Last week I tried to explain the dilemma we are all in in the economy, especially about people hiring. It’s all over the news. In fact the headline in today’s paper was “One in Six People are Out of Work.” I don’t know how true that is or isn’t, but I guarantee you if you read that, and you are looking for a job you are totally depressed. If you’re a manager in a company, you’re thinking “All of those companies that are laying off, something must be going on. I sure as heck shouldn’t expand. In fact, I lost one of my customers the other day. Maybe things are really bad!”
The government hasn’t done us any favors by basically “shutting the country down.” It has encouraged doubt, uncertainty and fear. Think about it objectively. You have been basically told to stay in your house, you can’t go to church (but the abortion centers are open as well as the liquor stores as well as the marijuana dispensaries if your state allows that.) So, the government won’t let you pray together but they’ll let you kill babies and get stoned. Think about how the government is trying to control your life. Now most of us think it’s for the better. But if you objectively think about it, you should probably think again. But I digress.
Until our social norms become more normal or even more reliable, most employers are going to be afraid of hiring. This could go on for weeks or months. The doubt, uncertainty and fear of the social norms carry over into business. Let’s face it, it’s easier to be fearful than it is to be courageous and bold.
Lots of hiring authorities cut back on people because they were afraid. Many of them overdid it and are going to find out really quickly that they really need to hire some of those people back or hire others. I talked to four people this week who were “furloughed” by their company and wouldn’t even consider going back if they had an alternative. That’s why they called me. “Tony, if you can find me a better job or even as good of one, I don’t have any problem leaving these guys at all.”
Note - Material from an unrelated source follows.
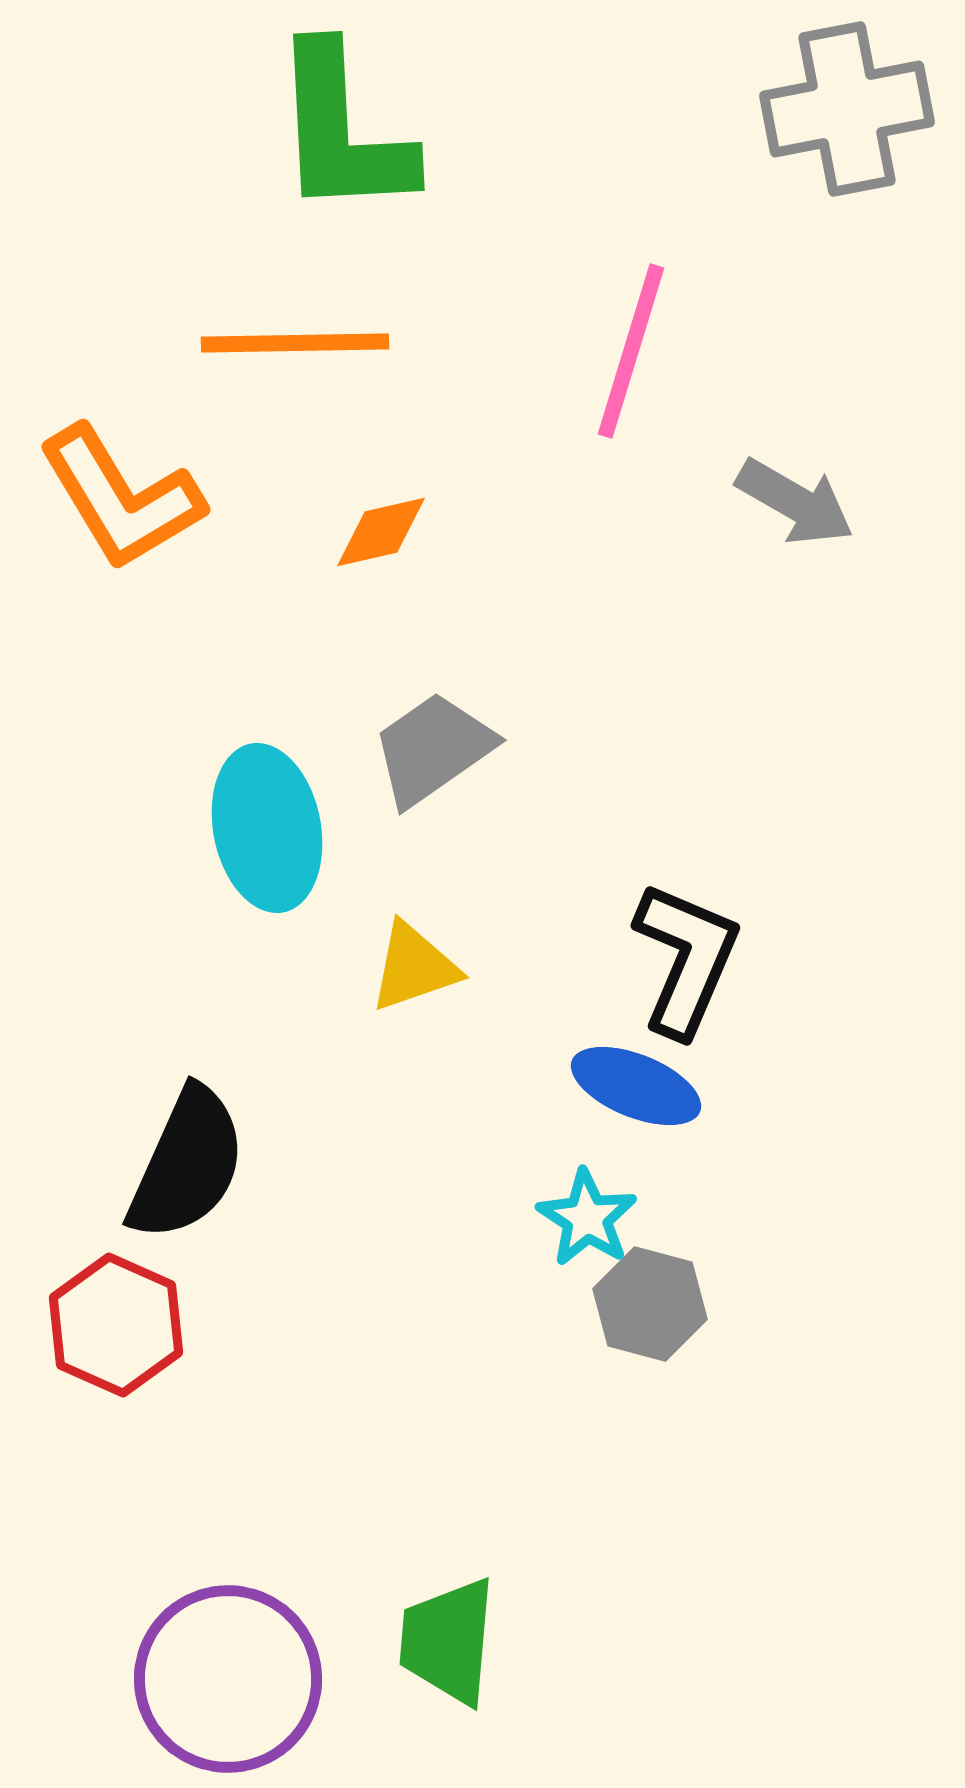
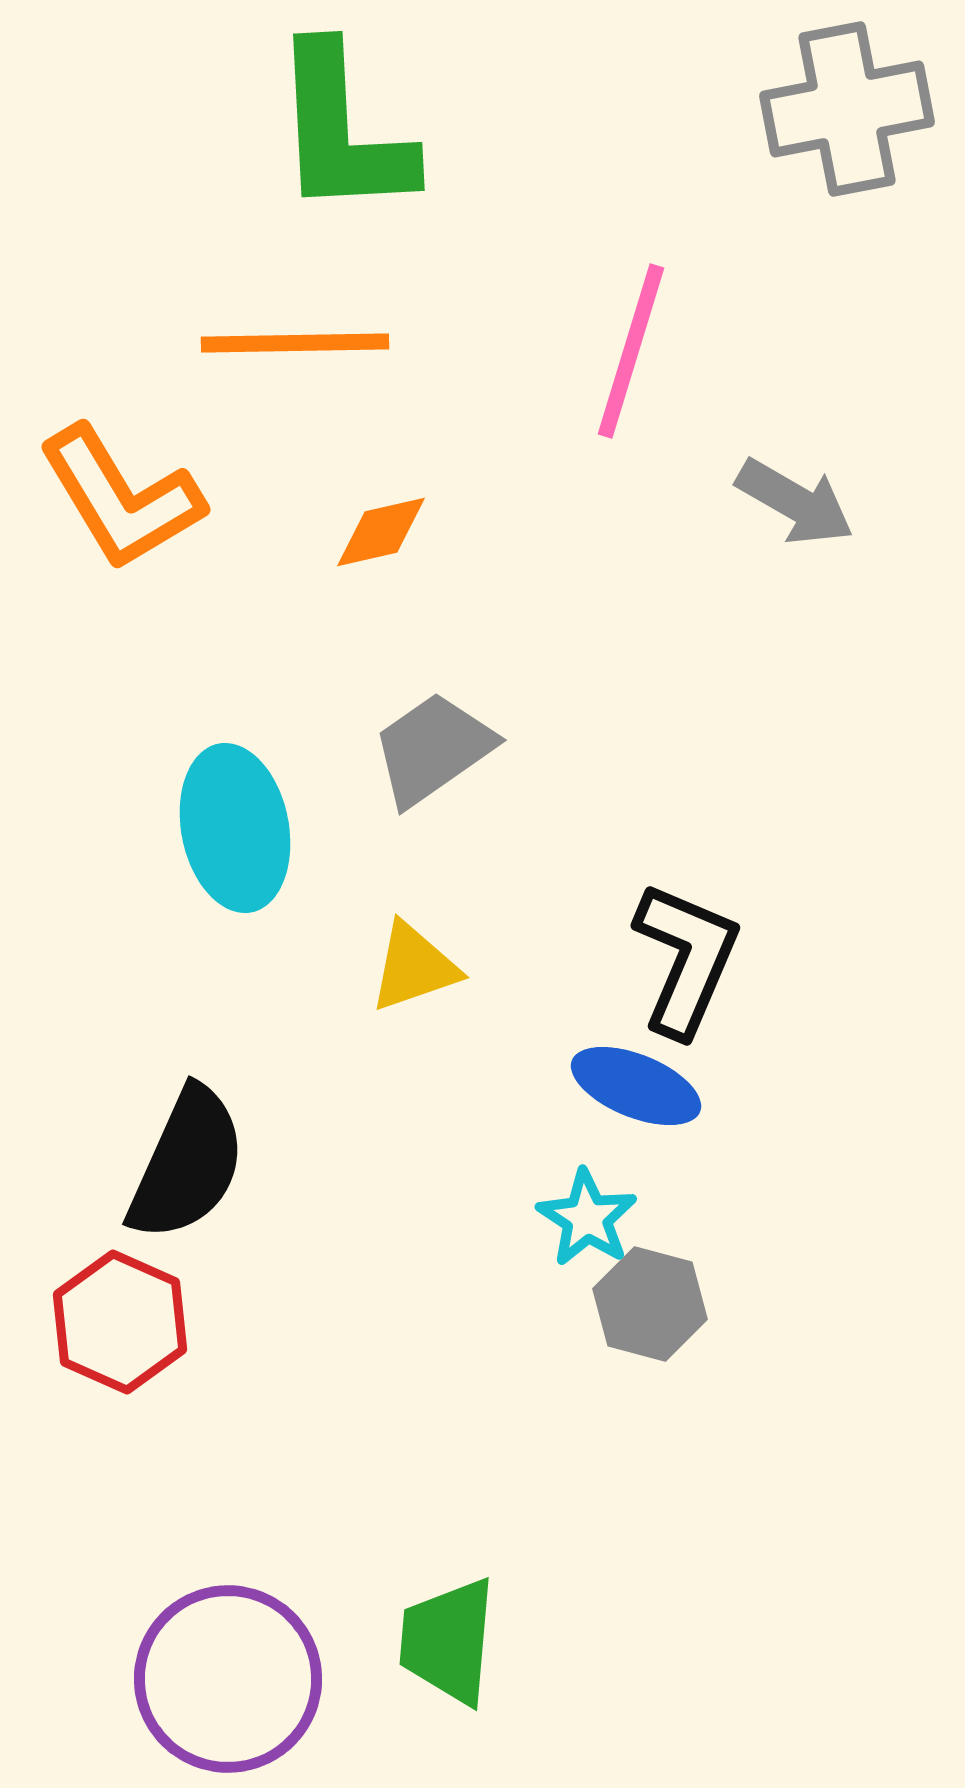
cyan ellipse: moved 32 px left
red hexagon: moved 4 px right, 3 px up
Now, most employers are going to be afraid for some time to hire. They’re going to say, “Well, we’re waiting to see what happens.” They’re scared. Their customers are telling them that they’re scared too and they are not hiring. As you can see, this kind of attitude snowballs.
If you are a candidate looking for a job, you’ve got to approach a perspective hiring authority with the idea of, “Look, I know you may not desperately need to hire somebody right now, but soon you will and I need to be the guy or gal you talk to. I can give you plenty of good reasons of why you want to hire me whenever you are ready. I know you don’t have an opening now but you will.” Now, I know this takes real guts and you’re only going to get one out of every 10 people to agree to simply interview you. Remember you’re not trying to sell them on hiring you today…although that might happen. Remember, you are selling a date, not marriage.
I might have mentioned it a couple weeks ago, but one of my candidates agreed to go to work for my client on a straight commission basis for the first month just so they could see how hard she worked. She made them a deal that was really hard to pass up. And, in order to get hired now, candidates may have to make “the deal you can’t refuse.”
I had one of my clients tell me this week that he knew recession was going to come along. Really? Of course, somewhere down the line a recession’s going to come along and now were here. Okay! I’m here to tell you that there’s going to be an expansion of business…somewhere down the line. And that will be followed by another recession somewhere down the line. It’s all stupid.
Here is the point. If you’re a candidate looking for a job, you have to talk to lots and lots and lots and lots of prospective employers. You got to give them really good reasons why they ought to hire you. Maybe they’ll hire you today, maybe they will try to hire you six months from now and maybe they never will. But sitting around acting scared isn’t going to get you a job. If you make a good enough impression on a prospective employer, even when they’re not looking to hire somebody, they may very well remember you when they are ready to hire. I had a candidate a number of years ago who went to work for a company I referred him to…. seven years later.
If you’re a hiring authority, interview good candidates; you never know when you’re going to need them. In fact, you should always be interviewing good candidates, whether you need them or not.
We have to all quit acting afraid. Okay, times are difficult and times are challenging, but the sooner we wake up as individuals and go try to do something about our situation the sooner we will dig out of the malaise we’re in.